Introduction: Cardiac fibrosis is an independent risk factor for heart failure and death that currently lacks any specific treatment. Fibrosis is the uncontrolled synthesis of matrix components such as collagen and fibronectin, elevating myocardial wall stiffness, decreasing compliance, increasing arrhythmogenesis, and contributing to heart failure. Proliferation and phenotype conversion of fibroblasts to myofibroblasts contributes critically to the progression of fibrosis. Restricting the activation of myofibroblasts could thus be beneficial for restoring the function of the fibrotic heart. Our previous studies have shown that the transcription factor scleraxis governs the production of major matrix proteins including collagen, α-smooth muscle actin and fibronectin, and regulates fibroblast to myofibroblast phenoconversion. Scleraxis knockout animals exhibit a 50% reduction in the resident cardiac fibroblast population and decreased basal extracellular matrix production, but the role of scleraxis in cardiac fibrosis is unclear.

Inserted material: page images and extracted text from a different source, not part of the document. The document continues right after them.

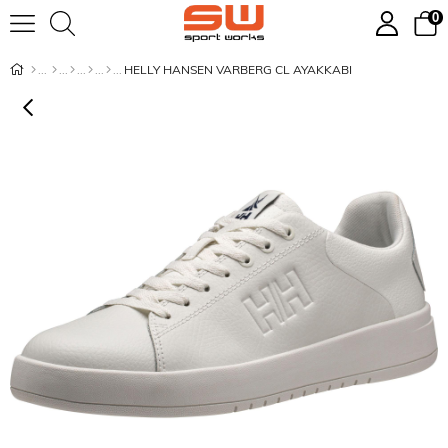
0
HELLY HANSEN VARBERG CL AYAKKABI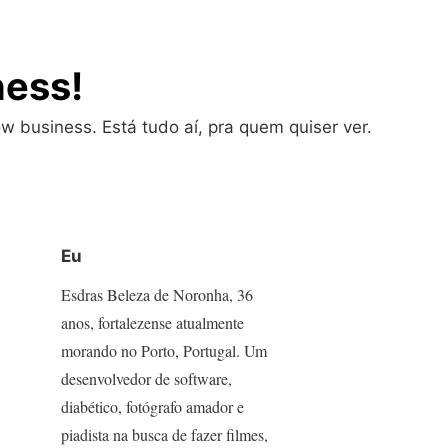
ness!
w business. Está tudo aí, pra quem quiser ver.
Eu
Esdras Beleza de Noronha, 36
anos, fortalezense atualmente
morando no Porto, Portugal. Um
desenvolvedor de software,
diabético, fotógrafo amador e
piadista na busca de fazer filmes,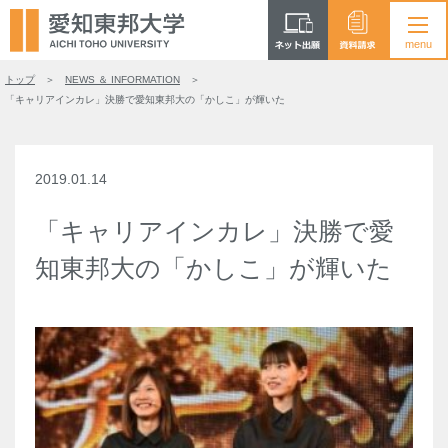
トップ
NEWS ＆ INFORMATION
「キャリアインカレ」決勝で愛知東邦大の「かしこ」が輝いた
2019.01.14
「キャリアインカレ」決勝で愛
知東邦大の「かしこ」が輝いた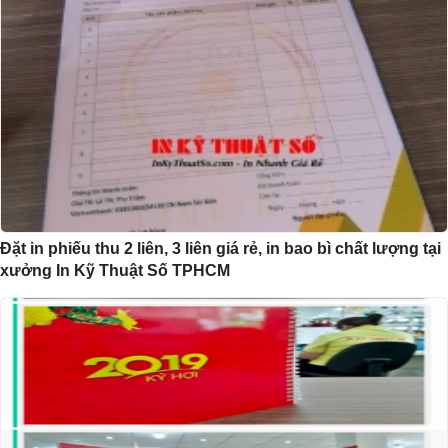
Đặt in phiếu thu 2 liên, 3 liên giá rẻ, in bao bì chất lượng tại
xưởng In Kỹ Thuật Số TPHCM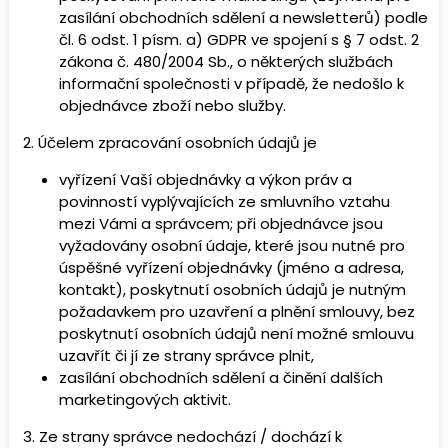
zasílání obchodních sdělení a newsletterů) podle
čl. 6 odst. 1 písm. a) GDPR ve spojení s § 7 odst. 2
zákona č. 480/2004 Sb., o některých službách
informační společnosti v případě, že nedošlo k
objednávce zboží nebo služby.
2. Účelem zpracování osobních údajů je
vyřízení Vaší objednávky a výkon práv a
povinností vyplývajících ze smluvního vztahu
mezi Vámi a správcem; při objednávce jsou
vyžadovány osobní údaje, které jsou nutné pro
úspěšné vyřízení objednávky (jméno a adresa,
kontakt), poskytnutí osobních údajů je nutným
požadavkem pro uzavření a plnění smlouvy, bez
poskytnutí osobních údajů není možné smlouvu
uzavřít či jí ze strany správce plnit,
zasílání obchodních sdělení a činění dalších
marketingových aktivit.
3. Ze strany správce nedochází / dochází k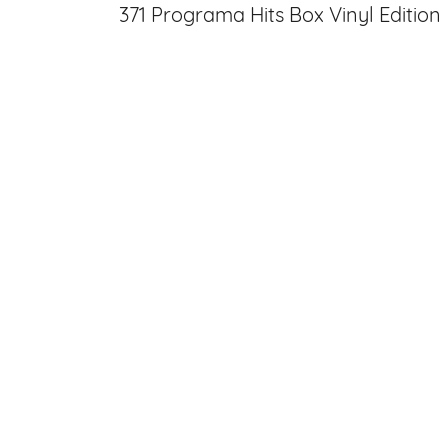
371 Programa Hits Box Vinyl Edition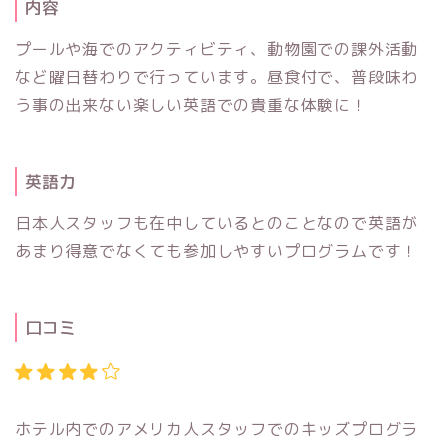
内容
プールや海でのアクティビティ、動物園での課外活動
など曜日替わりで行っています。昼食付で、普段味わ
う事の出来ない楽しい英語での貴重な体験に！
英語力
日本人スタッフも在中しているとのことなので英語が
あまり得意でなくても参加しやすいプログラムです！
口コミ
ホテル内でのアメリカ人スタッフでのキッズプログラ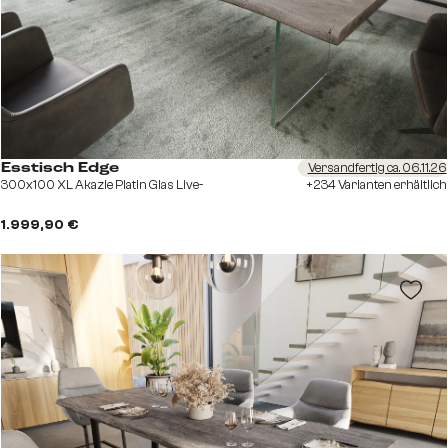
Versandfertig ca. 06.11.26
Esstisch Edge
300x100 XL Akazie Platin Glas Live-
+234 Varianten erhältlich
1.999,90 €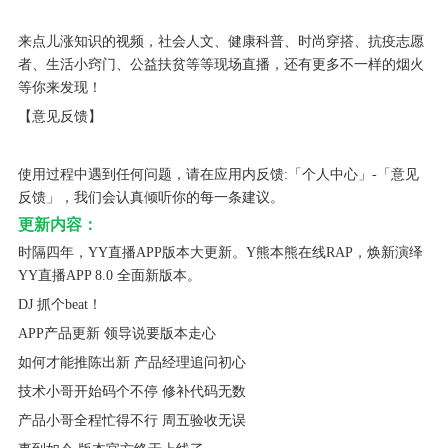
来点儿涨知识的视频，社会人文、健康科普、时尚穿搭、抗疫志愿
者、生活小窍门、公益扶贫等等现场直播，还有更多不一样的烟火
等你来发现！
【意见反馈】
使用过程中遇到任何问题，请在应用内反馈:「个人中心」-「意见
反馈」，我们会认真倾听你的每一条建议。
更新内容：
时隔四年，YY直播APP版本大更新。Y熊本熊在线RAP，焕新演绎
YY直播APP 8.0 全面新版本。
DJ 抓个beat！
APP产品更新 领导说要版本走心
如何才能推陈出新 产品经理追问初心
技术小哥开始码个不停 修补代码无数
产品小哥全程忙得不行 周五验收无误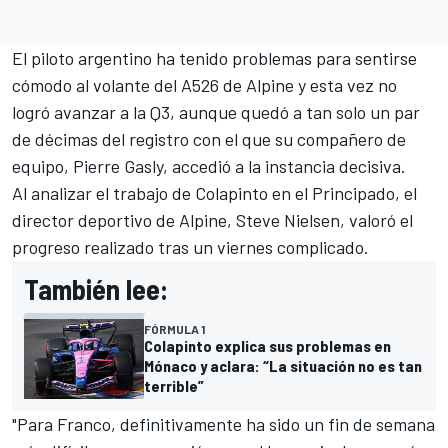
El piloto argentino ha tenido problemas para sentirse
cómodo al volante del A526 de Alpine y esta vez no
logró avanzar a la Q3, aunque quedó a tan solo un par
de décimas del registro con el que su compañero de
equipo, Pierre Gasly, accedió a la instancia decisiva.
Al analizar el trabajo de Colapinto en el Principado, el
director deportivo de Alpine, Steve Nielsen, valoró el
progreso realizado tras un viernes complicado.
También lee:
FÓRMULA 1
Colapinto explica sus problemas en
Mónaco y aclara: “La situación no es tan
terrible”
"Para Franco, definitivamente ha sido un fin de semana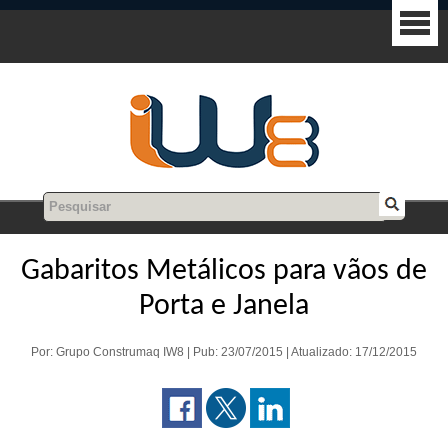
Gabaritos Metálicos para vãos de
Porta e Janela
Por: Grupo Construmaq IW8 | Pub: 23/07/2015 | Atualizado: 17/12/2015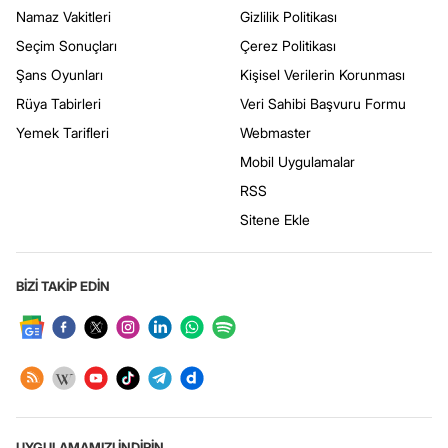
Namaz Vakitleri
Gizlilik Politikası
Seçim Sonuçları
Çerez Politikası
Şans Oyunları
Kişisel Verilerin Korunması
Rüya Tabirleri
Veri Sahibi Başvuru Formu
Yemek Tarifleri
Webmaster
Mobil Uygulamalar
RSS
Sitene Ekle
BİZİ TAKİP EDİN
UYGULAMAMIZI İNDİRİN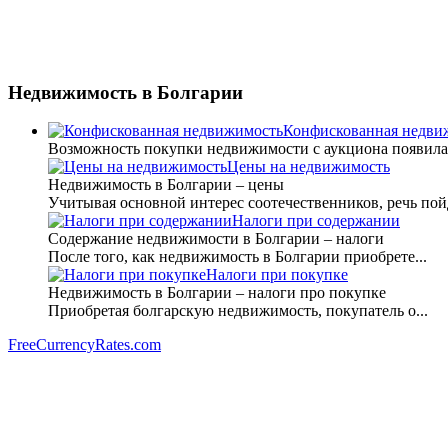
Недвижимость
в Болгарии
Конфискованная недви
Возможность покупки недвижимости с аукциона появилась 
Цены на недвижимость
Недвижимость в Болгарии – цены
Учитывая основной интерес соотечественников, речь пойд
Налоги при содержании
Содержание недвижимости в Болгарии – налоги
После того, как недвижимость в Болгарии приобрете...
Налоги при покупке
Недвижимость в Болгарии – налоги про покупке
Приобретая болгарскую недвижимость, покупатель о...
FreeCurrencyRates.com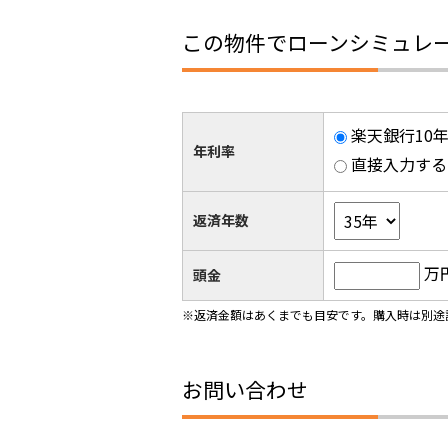
この物件でローンシミュレ
楽天銀行10年
年利率
直接入力する
返済年数
万
頭金
※返済金額はあくまでも目安です。購入時は別途
お問い合わせ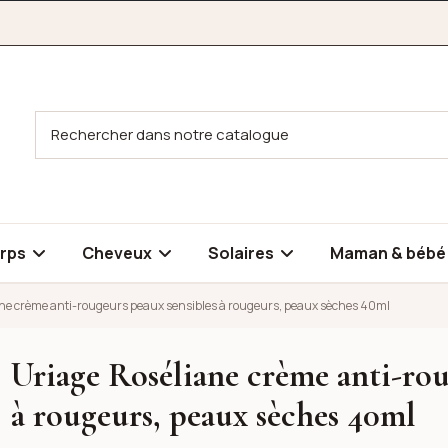
rps
Cheveux
Solaires
Maman & béb
ane crème anti-rougeurs peaux sensibles à rougeurs, peaux sèches 40ml
Uriage Roséliane crème anti-rou
ougeurs peaux sensibles à rougeurs, peaux sèches 40ml
à rougeurs, peaux sèches 40ml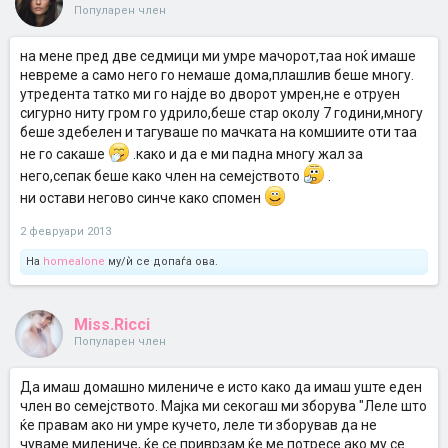
Популарен член
на мене пред две седмици ми умре мачорот,таа ноќ имаше
невреме а само него го немаше дома,плашлив беше многу.
утредента татко ми го најде во дворот умрен,не е отруен
сигурно ниту гром го удрило,беше стар околу 7 години,многу
беше здебелен и тагуваше по мачката на комшиите оти таа
не го сакаше
.како и да е ми падна многу жал за
него,сепак беше како член на семејството
.
ни остави негово синче како спомен
2 февруари 2013
На
homealone
му/ѝ се допаѓа ова.
Miss.Ricci
Популарен член
Да имаш домашно милениче е исто како да имаш уште еден
член во семејството. Мајка ми секогаш ми зборува "Леле што
ќе правам ако ни умре кучето, леле ти зборував да не
чуваме милениче, ќе се приврзам ќе ме потресе ако му се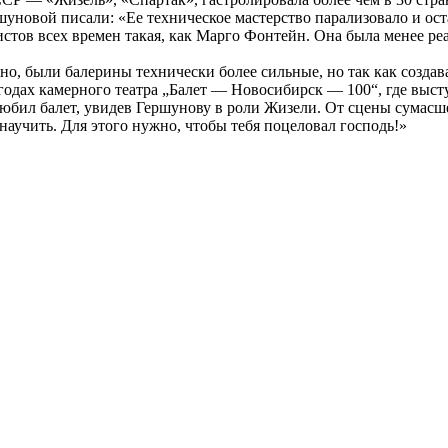
шуновой писали: «Ее техническое мастерство парализовало и о
истов всех времен такая, как Марго Фонтейн. Она была менее ре
но, были балерины технически более сильные, но так как создав
 годах камерного театра „Балет — Новосибирск — 100“, где выс
ил балет, увидев Гершунову в роли Жизели. От сцены сумасше
аучить. Для этого нужно, чтобы тебя поцеловал господь!»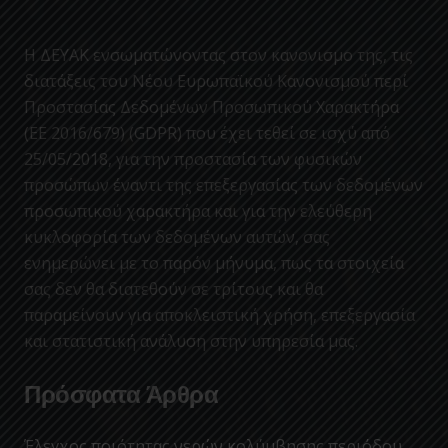
Η ΔΕΥΑΚ ενσωματώνοντας στον κανονισμο της, τις
διατάξεις του Νέου Ευρωπαϊκού Κανονισμού περί
Προστασίας Δεδομένων Προσωπικού Χαρακτήρα
(ΕΕ 2016/679) (GDPR) που έχει τεθεί σε ισχύ από
25/05/2018, για την προστασία των φυσικών
προσώπων έναντι της επεξεργασίας των δεδομένων
προσωπικού χαρακτήρα και για την ελεύθερη
κυκλοφορία των δεδομένων αυτών, σας
ενημερώνει με το παρόν μήνυμα, πως τα στοιχεία
σας δεν θα διατεθούν σε τρίτους και θα
παραμείνουν για αποκλειστική χρήση, επεξεργασία
και στατιστική ανάλυση στην υπηρεσία μας.
Πρόσφατα Άρθρα
Έλεγχος ποιότητας νερών κολύμβησης περιόδου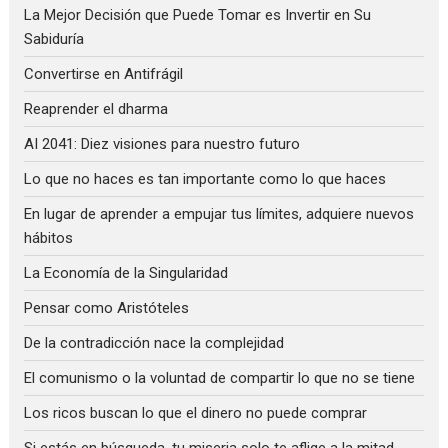
La Mejor Decisión que Puede Tomar es Invertir en Su
Sabiduría
Convertirse en Antifrágil
Reaprender el dharma
AI 2041: Diez visiones para nuestro futuro
Lo que no haces es tan importante como lo que haces
En lugar de aprender a empujar tus límites, adquiere nuevos
hábitos
La Economía de la Singularidad
Pensar como Aristóteles
De la contradicción nace la complejidad
El comunismo o la voluntad de compartir lo que no se tiene
Los ricos buscan lo que el dinero no puede comprar
Si estás en búsqueda, tu miseria solo te aflige a la mitad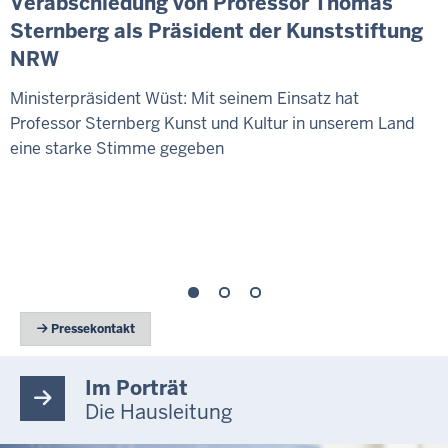
Verabschiedung von Professor Thomas
Sternberg als Präsident der Kunststiftung
NRW
Ministerpräsident Wüst: Mit seinem Einsatz hat
Professor Sternberg Kunst und Kultur in unserem Land
eine starke Stimme gegeben
 Pressekontakt
Im Porträt
Die Hausleitung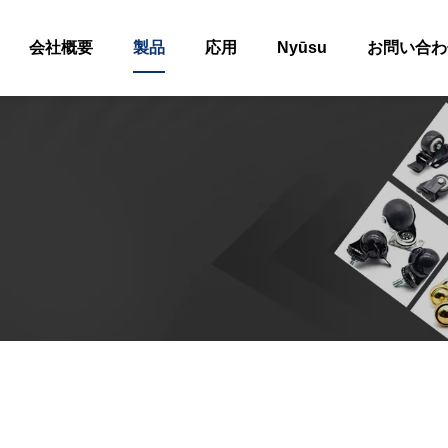
会社概要
製品
応用
Nyūsu
お問い合わ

Hypothesis: Gene deletion of scleraxis will attenuate pressure overload-induced cardiac fibrosis.
Methods: We performed ubiquitous (pan-Cre) or cardiac fibroblast-specific (Tcf21-iCre) inducible deletion of the floxed scleraxis gene via administration of tamoxifen to adult mice to activate Cre. At 8 weeks of age, pressure overload was surgically induced in wild-type (WT) and scleraxis conditional null mice by transverse aortic constriction (TAC; n=10). Sham-operated animals served as the control (n=10). Animals were sacrificed at 4 or 8 weeks post-surgery and analyzed for cardiac fibrosis and function.
Results: Deletion of scleraxis significantly reduced the expression of major fibrillar collagens including collagen 1α1, 1α2 and 3α1 compared to WT TAC mice. Echocardiography revealed a broad improvement in myocardial systolic and diastolic function in TAC-operated scleraxis conditional null mice compared to WT TAC animals.
Conclusions: Our results demonstrate the important role of scleraxis in governing multiple processes that contribute to fibrosis, including matrix expression and remodeling. Abrogating the function of scleraxis may be beneficial for the treatment of cardiac fibrosis.